---- EXTRACTED MATERIAL

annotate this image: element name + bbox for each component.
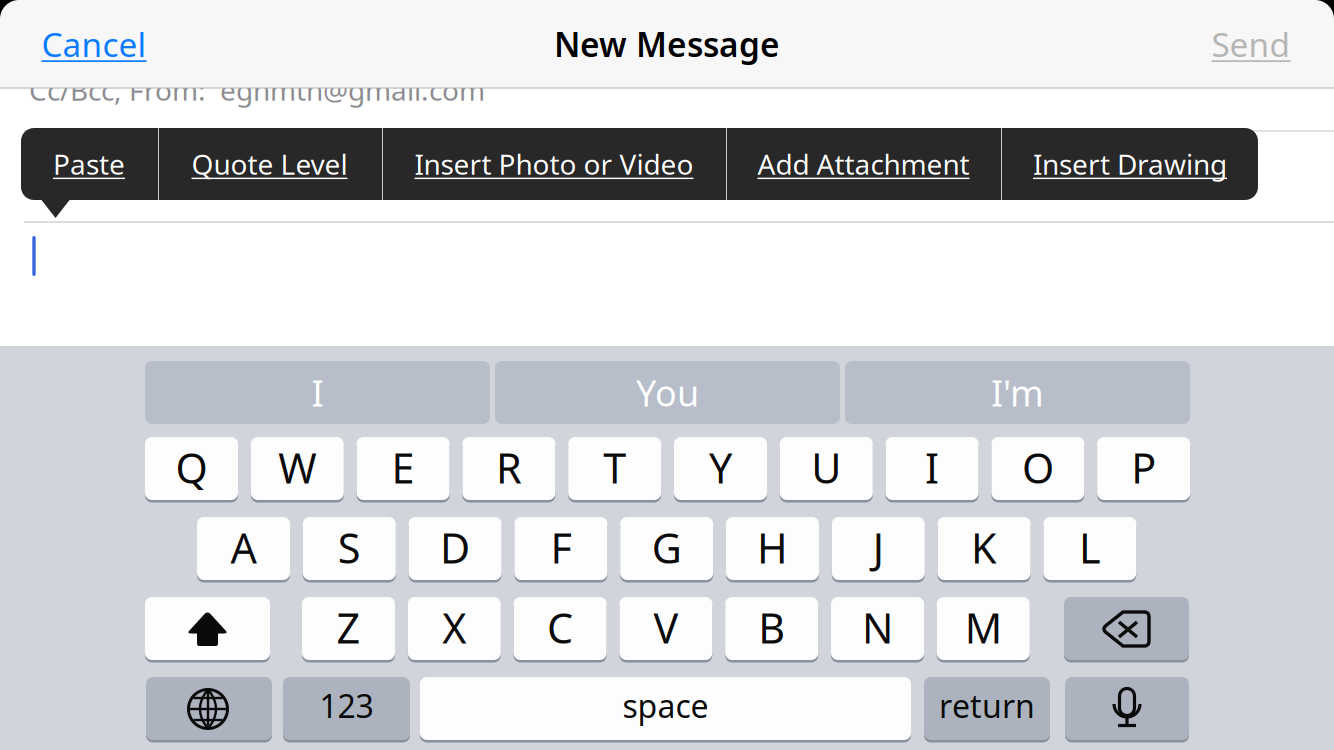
button[interactable]: Delete xyxy=(1064,595,1189,662)
staticText: Insert Photo or Video xyxy=(414,145,694,183)
button[interactable]: V xyxy=(619,595,712,662)
staticText: C xyxy=(547,600,573,655)
button[interactable]: You xyxy=(495,361,840,424)
staticText: I xyxy=(312,369,324,416)
button[interactable]: return xyxy=(924,675,1050,742)
button[interactable]: Q xyxy=(145,435,238,502)
staticText: Y xyxy=(709,440,732,495)
staticText: I xyxy=(925,440,939,495)
button[interactable]: I'm xyxy=(845,361,1190,424)
button[interactable]: K xyxy=(938,515,1031,582)
staticText: B xyxy=(758,600,785,655)
button[interactable]: J xyxy=(832,515,925,582)
button[interactable]: Send xyxy=(1176,8,1326,80)
button[interactable]: X xyxy=(408,595,501,662)
button[interactable]: Z xyxy=(302,595,395,662)
staticText: Q xyxy=(176,440,208,495)
staticText: W xyxy=(278,440,316,495)
staticText: Send xyxy=(1212,22,1290,66)
button[interactable]: Quote Level xyxy=(158,128,381,200)
button[interactable]: I xyxy=(145,361,490,424)
button[interactable]: Cancel xyxy=(9,8,179,80)
button[interactable]: A xyxy=(197,515,290,582)
staticText: X xyxy=(442,600,466,655)
staticText: N xyxy=(862,600,893,655)
staticText: M xyxy=(965,600,1002,655)
button[interactable]: O xyxy=(991,435,1084,502)
button[interactable]: Shift xyxy=(145,595,270,662)
staticText: Paste xyxy=(53,145,125,183)
button[interactable]: C xyxy=(514,595,607,662)
button[interactable]: G xyxy=(620,515,713,582)
button[interactable]: Add Attachment xyxy=(727,128,1000,200)
button[interactable]: 123 xyxy=(283,675,410,742)
button[interactable]: I xyxy=(886,435,979,502)
button[interactable]: Insert Drawing xyxy=(1002,128,1258,200)
staticText: New Message xyxy=(554,22,780,66)
button[interactable]: H xyxy=(726,515,819,582)
staticText: U xyxy=(811,440,841,495)
staticText: return xyxy=(939,684,1035,727)
staticText: K xyxy=(971,520,997,575)
staticText: D xyxy=(440,520,470,575)
button[interactable]: space xyxy=(420,675,911,742)
staticText: Add Attachment xyxy=(758,145,970,183)
button[interactable]: N xyxy=(831,595,924,662)
button[interactable]: W xyxy=(251,435,344,502)
button[interactable]: Next keyboard xyxy=(146,675,272,742)
button[interactable]: Y xyxy=(674,435,767,502)
staticText: You xyxy=(636,369,699,416)
staticText: L xyxy=(1079,520,1101,575)
button[interactable]: Paste xyxy=(21,128,157,200)
staticText: O xyxy=(1022,440,1054,495)
staticText: Quote Level xyxy=(192,145,348,183)
button[interactable]: Dictate xyxy=(1065,675,1189,742)
button[interactable]: L xyxy=(1043,515,1136,582)
staticText: S xyxy=(338,520,361,575)
button[interactable]: R xyxy=(462,435,555,502)
button[interactable]: D xyxy=(409,515,502,582)
button[interactable]: T xyxy=(568,435,661,502)
staticText: R xyxy=(496,440,522,495)
staticText: 123 xyxy=(320,684,374,727)
staticText: space xyxy=(622,684,708,727)
button[interactable]: E xyxy=(357,435,450,502)
staticText: Cancel xyxy=(42,22,146,66)
button[interactable]: S xyxy=(303,515,396,582)
staticText: T xyxy=(603,440,626,495)
staticText: Insert Drawing xyxy=(1033,145,1227,183)
button[interactable]: M xyxy=(937,595,1030,662)
button[interactable]: Insert Photo or Video xyxy=(383,128,725,200)
staticText: G xyxy=(652,520,682,575)
staticText: V xyxy=(653,600,678,655)
button[interactable]: P xyxy=(1097,435,1190,502)
staticText: F xyxy=(550,520,571,575)
staticText: E xyxy=(392,440,415,495)
button[interactable]: F xyxy=(514,515,607,582)
button[interactable]: U xyxy=(780,435,873,502)
staticText: P xyxy=(1131,440,1156,495)
staticText: H xyxy=(757,520,788,575)
staticText: J xyxy=(873,520,884,575)
button[interactable]: B xyxy=(725,595,818,662)
staticText: I'm xyxy=(991,369,1044,416)
staticText: Cc/Bcc, From: eghmth@gmail.com xyxy=(29,71,485,109)
staticText: A xyxy=(230,520,256,575)
staticText: Z xyxy=(336,600,360,655)
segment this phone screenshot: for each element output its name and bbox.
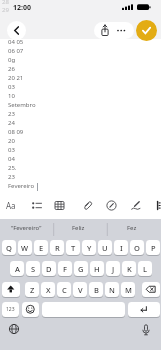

--------

- ABOUT THIS EXERCISE
Your answer must be an exact copy of the records, without the pictures.

- RESPONSE
annotate this image: element name + bbox for each component.
button[interactable]: Delete xyxy=(1064,595,1189,662)
staticText: Insert Photo or Video xyxy=(414,145,694,183)
button[interactable]: V xyxy=(619,595,712,662)
staticText: C xyxy=(547,600,573,655)
button[interactable]: You xyxy=(495,361,840,424)
staticText: I xyxy=(312,369,324,416)
button[interactable]: return xyxy=(924,675,1050,742)
button[interactable]: Q xyxy=(145,435,238,502)
staticText: Y xyxy=(709,440,732,495)
staticText: I xyxy=(925,440,939,495)
button[interactable]: I'm xyxy=(845,361,1190,424)
button[interactable]: K xyxy=(938,515,1031,582)
staticText: B xyxy=(758,600,785,655)
button[interactable]: J xyxy=(832,515,925,582)
button[interactable]: Send xyxy=(1176,8,1326,80)
button[interactable]: X xyxy=(408,595,501,662)
button[interactable]: Z xyxy=(302,595,395,662)
staticText: Q xyxy=(176,440,208,495)
staticText: W xyxy=(278,440,316,495)
staticText: Send xyxy=(1212,22,1290,66)
button[interactable]: Quote Level xyxy=(158,128,381,200)
button[interactable]: I xyxy=(145,361,490,424)
button[interactable]: Cancel xyxy=(9,8,179,80)
button[interactable]: A xyxy=(197,515,290,582)
staticText: X xyxy=(442,600,466,655)
staticText: N xyxy=(862,600,893,655)
staticText: M xyxy=(965,600,1002,655)
button[interactable]: O xyxy=(991,435,1084,502)
button[interactable]: Shift xyxy=(145,595,270,662)
staticText: Paste xyxy=(53,145,125,183)
button[interactable]: C xyxy=(514,595,607,662)
button[interactable]: G xyxy=(620,515,713,582)
button[interactable]: Add Attachment xyxy=(727,128,1000,200)
button[interactable]: 123 xyxy=(283,675,410,742)
button[interactable]: I xyxy=(886,435,979,502)
button[interactable]: Insert Drawing xyxy=(1002,128,1258,200)
staticText: New Message xyxy=(554,22,780,66)
button[interactable]: H xyxy=(726,515,819,582)
staticText: U xyxy=(811,440,841,495)
staticText: return xyxy=(939,684,1035,727)
staticText: K xyxy=(971,520,997,575)
staticText: D xyxy=(440,520,470,575)
button[interactable]: space xyxy=(420,675,911,742)
staticText: Add Attachment xyxy=(758,145,970,183)
button[interactable]: N xyxy=(831,595,924,662)
button[interactable]: W xyxy=(251,435,344,502)
button[interactable]: Next keyboard xyxy=(146,675,272,742)
button[interactable]: Y xyxy=(674,435,767,502)
staticText: You xyxy=(636,369,699,416)
staticText: L xyxy=(1079,520,1101,575)
button[interactable]: Paste xyxy=(21,128,157,200)
staticText: O xyxy=(1022,440,1054,495)
staticText: Quote Level xyxy=(192,145,348,183)
button[interactable]: Dictate xyxy=(1065,675,1189,742)
button[interactable]: L xyxy=(1043,515,1136,582)
staticText: S xyxy=(338,520,361,575)
button[interactable]: R xyxy=(462,435,555,502)
button[interactable]: D xyxy=(409,515,502,582)
button[interactable]: T xyxy=(568,435,661,502)
staticText: R xyxy=(496,440,522,495)
staticText: 123 xyxy=(320,684,374,727)
staticText: space xyxy=(622,684,708,727)
button[interactable]: E xyxy=(357,435,450,502)
staticText: Cancel xyxy=(42,22,146,66)
button[interactable]: S xyxy=(303,515,396,582)
staticText: T xyxy=(603,440,626,495)
staticText: Insert Drawing xyxy=(1033,145,1227,183)
button[interactable]: M xyxy=(937,595,1030,662)
button[interactable]: Insert Photo or Video xyxy=(383,128,725,200)
staticText: G xyxy=(652,520,682,575)
staticText: V xyxy=(653,600,678,655)
button[interactable]: P xyxy=(1097,435,1190,502)
staticText: F xyxy=(550,520,571,575)
staticText: E xyxy=(392,440,415,495)
button[interactable]: F xyxy=(514,515,607,582)
button[interactable]: U xyxy=(780,435,873,502)
staticText: P xyxy=(1131,440,1156,495)
staticText: H xyxy=(757,520,788,575)
staticText: J xyxy=(873,520,884,575)
button[interactable]: B xyxy=(725,595,818,662)
staticText: I'm xyxy=(991,369,1044,416)
staticText: Cc/Bcc, From: eghmth@gmail.com xyxy=(29,71,485,109)
staticText: A xyxy=(230,520,256,575)
staticText: Z xyxy=(336,600,360,655)
segment this phone screenshot: for each element output its name and bbox.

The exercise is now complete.